EXERCISE AIM: From the records that follow, return exactly the lines beginning at the one that contains "breadth of experience and t..." and ending at the one that contains "Christian Restoration and", pictures left out.

------------------------------------------------------------

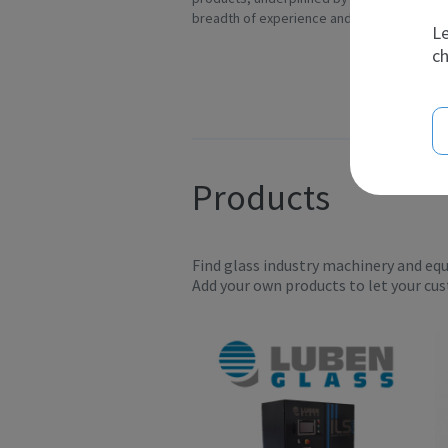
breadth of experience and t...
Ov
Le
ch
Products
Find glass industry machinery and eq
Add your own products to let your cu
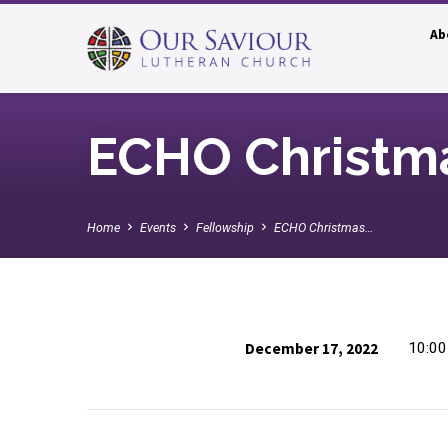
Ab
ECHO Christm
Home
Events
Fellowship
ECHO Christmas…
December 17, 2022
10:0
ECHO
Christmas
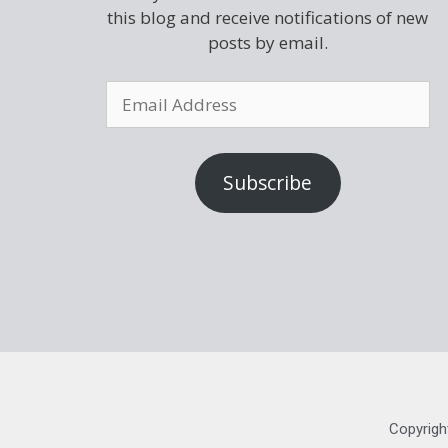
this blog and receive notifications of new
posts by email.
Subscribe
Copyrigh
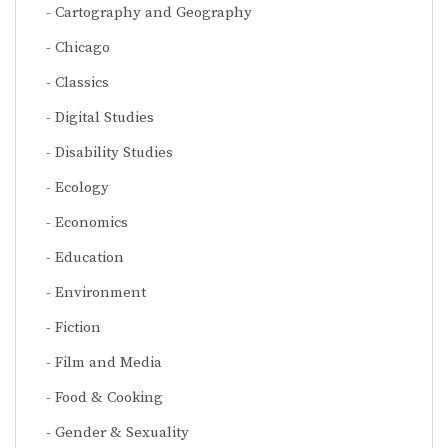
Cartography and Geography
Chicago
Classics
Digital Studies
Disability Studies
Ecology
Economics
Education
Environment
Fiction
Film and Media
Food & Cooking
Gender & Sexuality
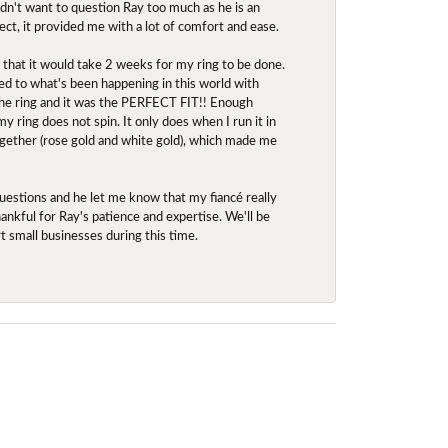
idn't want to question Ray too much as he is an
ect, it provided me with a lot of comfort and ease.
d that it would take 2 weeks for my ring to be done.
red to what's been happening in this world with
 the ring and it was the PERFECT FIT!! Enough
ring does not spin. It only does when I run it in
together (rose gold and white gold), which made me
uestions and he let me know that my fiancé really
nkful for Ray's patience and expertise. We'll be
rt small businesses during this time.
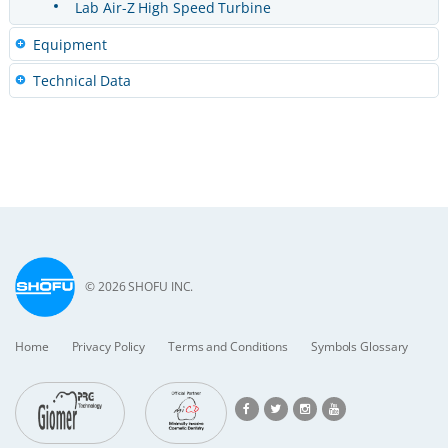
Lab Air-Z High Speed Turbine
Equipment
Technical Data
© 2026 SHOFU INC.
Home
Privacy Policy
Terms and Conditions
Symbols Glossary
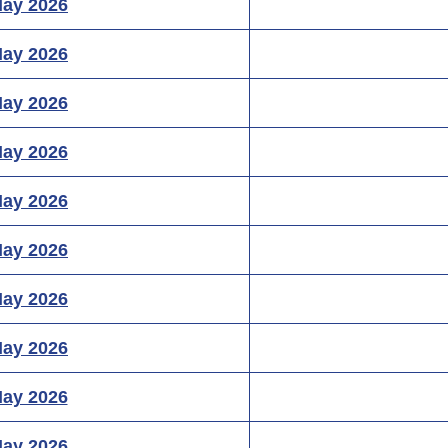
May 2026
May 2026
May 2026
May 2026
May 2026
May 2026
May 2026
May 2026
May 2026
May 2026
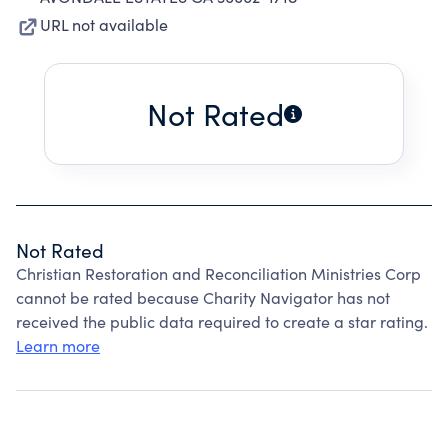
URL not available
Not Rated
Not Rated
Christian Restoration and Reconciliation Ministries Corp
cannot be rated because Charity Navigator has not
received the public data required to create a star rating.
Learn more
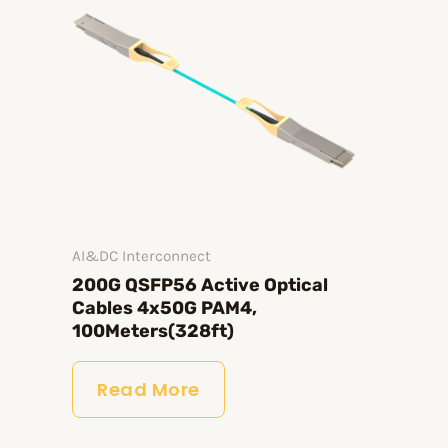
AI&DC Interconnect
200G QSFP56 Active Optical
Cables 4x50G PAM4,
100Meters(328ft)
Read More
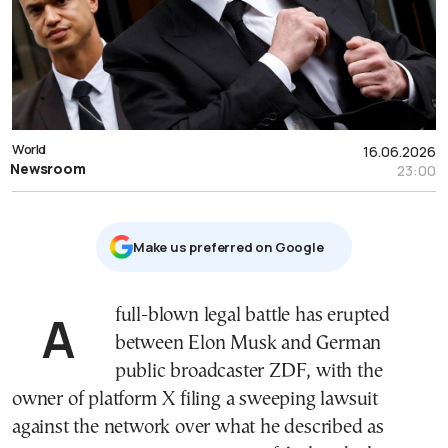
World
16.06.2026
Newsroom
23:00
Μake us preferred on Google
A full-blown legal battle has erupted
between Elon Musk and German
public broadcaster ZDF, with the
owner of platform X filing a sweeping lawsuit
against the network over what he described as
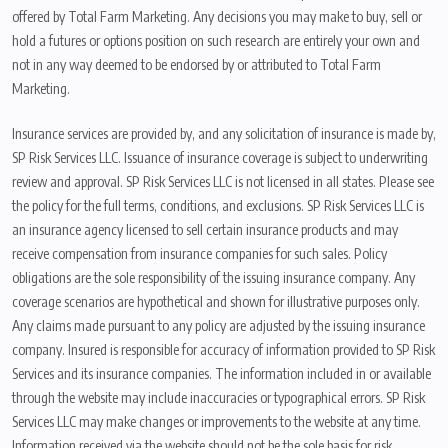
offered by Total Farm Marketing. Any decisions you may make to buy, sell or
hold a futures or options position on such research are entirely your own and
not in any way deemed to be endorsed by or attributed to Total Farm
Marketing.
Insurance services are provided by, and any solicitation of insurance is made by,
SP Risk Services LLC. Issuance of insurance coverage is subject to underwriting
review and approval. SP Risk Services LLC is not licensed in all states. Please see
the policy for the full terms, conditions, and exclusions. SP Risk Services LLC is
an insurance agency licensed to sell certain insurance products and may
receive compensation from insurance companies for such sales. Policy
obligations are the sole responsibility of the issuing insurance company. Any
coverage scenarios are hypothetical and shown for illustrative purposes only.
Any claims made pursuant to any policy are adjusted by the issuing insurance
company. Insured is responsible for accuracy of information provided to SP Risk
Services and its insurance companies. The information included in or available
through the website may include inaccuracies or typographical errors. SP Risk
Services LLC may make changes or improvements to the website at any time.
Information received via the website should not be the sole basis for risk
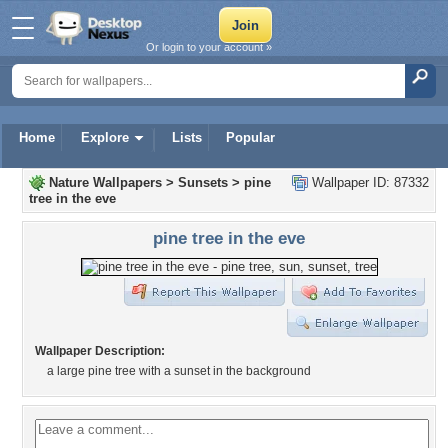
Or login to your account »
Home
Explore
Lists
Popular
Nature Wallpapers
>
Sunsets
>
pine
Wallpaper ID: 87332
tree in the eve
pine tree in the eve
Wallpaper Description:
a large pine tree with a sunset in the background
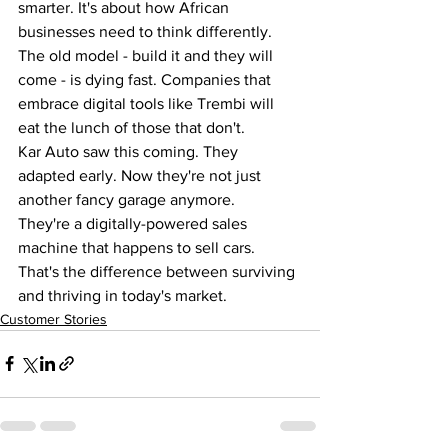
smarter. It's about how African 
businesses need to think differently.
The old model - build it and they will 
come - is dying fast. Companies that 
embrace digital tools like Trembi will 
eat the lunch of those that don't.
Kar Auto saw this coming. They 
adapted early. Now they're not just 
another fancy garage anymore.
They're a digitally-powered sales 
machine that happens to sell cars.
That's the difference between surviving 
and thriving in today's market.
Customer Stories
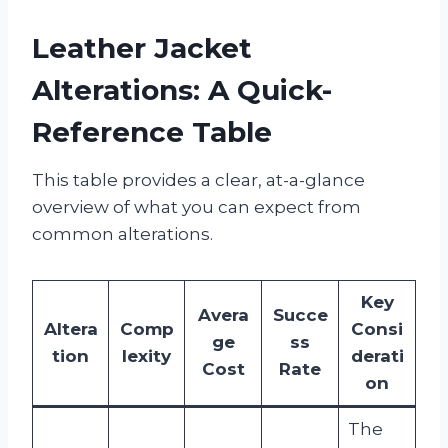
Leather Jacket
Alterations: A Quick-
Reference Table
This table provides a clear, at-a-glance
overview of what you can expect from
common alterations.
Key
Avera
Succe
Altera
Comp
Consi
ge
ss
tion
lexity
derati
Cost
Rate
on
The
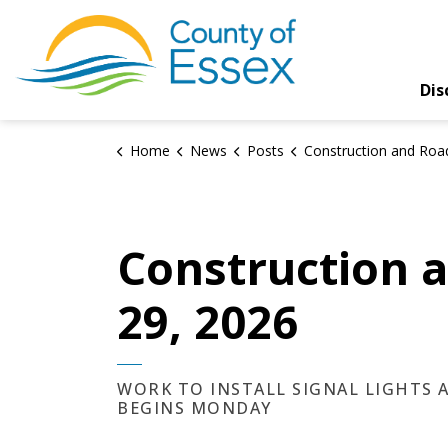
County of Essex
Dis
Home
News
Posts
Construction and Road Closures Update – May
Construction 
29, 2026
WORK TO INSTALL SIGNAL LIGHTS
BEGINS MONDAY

------------------------------------------------------------

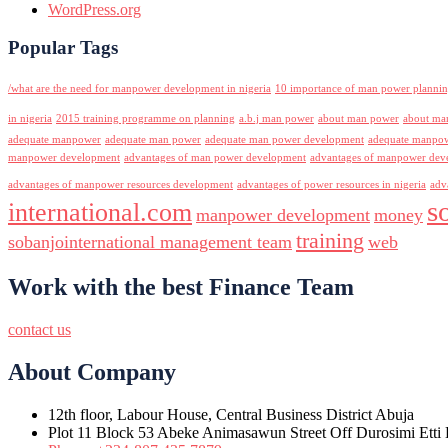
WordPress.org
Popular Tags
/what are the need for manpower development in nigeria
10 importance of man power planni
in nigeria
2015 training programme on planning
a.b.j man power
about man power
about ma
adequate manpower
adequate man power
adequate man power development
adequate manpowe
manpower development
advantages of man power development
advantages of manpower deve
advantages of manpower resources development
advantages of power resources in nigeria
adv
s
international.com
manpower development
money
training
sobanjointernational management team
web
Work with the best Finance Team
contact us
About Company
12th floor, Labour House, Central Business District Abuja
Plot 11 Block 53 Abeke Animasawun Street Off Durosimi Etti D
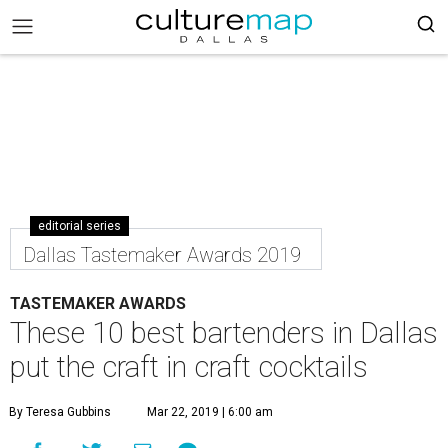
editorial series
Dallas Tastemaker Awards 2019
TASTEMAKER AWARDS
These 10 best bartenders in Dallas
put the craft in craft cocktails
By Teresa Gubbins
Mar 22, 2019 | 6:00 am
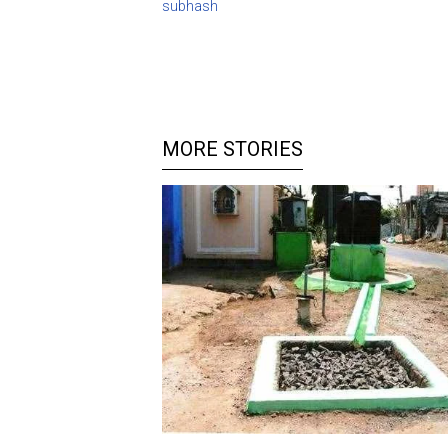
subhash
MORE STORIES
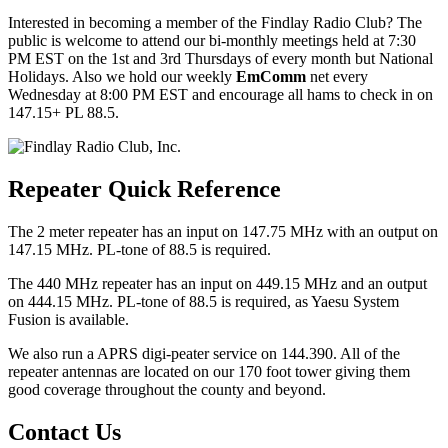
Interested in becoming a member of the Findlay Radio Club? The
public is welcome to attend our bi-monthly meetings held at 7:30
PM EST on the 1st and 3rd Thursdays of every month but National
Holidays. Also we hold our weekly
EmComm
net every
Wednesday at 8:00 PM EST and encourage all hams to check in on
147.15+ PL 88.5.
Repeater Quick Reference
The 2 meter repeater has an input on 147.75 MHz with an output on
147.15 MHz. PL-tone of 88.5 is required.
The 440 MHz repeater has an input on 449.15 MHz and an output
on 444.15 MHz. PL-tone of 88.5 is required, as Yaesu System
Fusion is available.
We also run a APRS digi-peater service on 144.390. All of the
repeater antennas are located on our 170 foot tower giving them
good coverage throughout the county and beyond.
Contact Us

------------------------------------------------------------

TASK RESPONSE:
breadth of experience and t...
Ov
Le
ch
Products
Find glass industry machinery and eq
Add your own products to let your cu
Ab
ECHO Christm
Home
Events
Fellowship
ECHO Christmas…
December 17, 2022
10:0
ECHO
Christmas
this blog and receive notifications of new
posts by email.
Subscribe
Copyrigh
Cartography and Geography
Chicago
Classics
Digital Studies
Disability Studies
Ecology
Economics
Education
Environment
Fiction
Film and Media
Food & Cooking
Gender & Sexuality
idn't want to question Ray too much as he is an
ect, it provided me with a lot of comfort and ease.
d that it would take 2 weeks for my ring to be done.
red to what's been happening in this world with
 the ring and it was the PERFECT FIT!! Enough
ring does not spin. It only does when I run it in
together (rose gold and white gold), which made me
uestions and he let me know that my fiancé really
nkful for Ray's patience and expertise. We'll be
rt small businesses during this time.
Lab Air-Z High Speed Turbine
Equipment
Technical Data
© 2026 SHOFU INC.
Home
Privacy Policy
Terms and Conditions
Symbols Glossary
May 2026
May 2026
May 2026
May 2026
May 2026
May 2026
May 2026
May 2026
May 2026
May 2026
URL not available
Not Rated
Not Rated
Christian Restoration and Reconciliation Ministries Corp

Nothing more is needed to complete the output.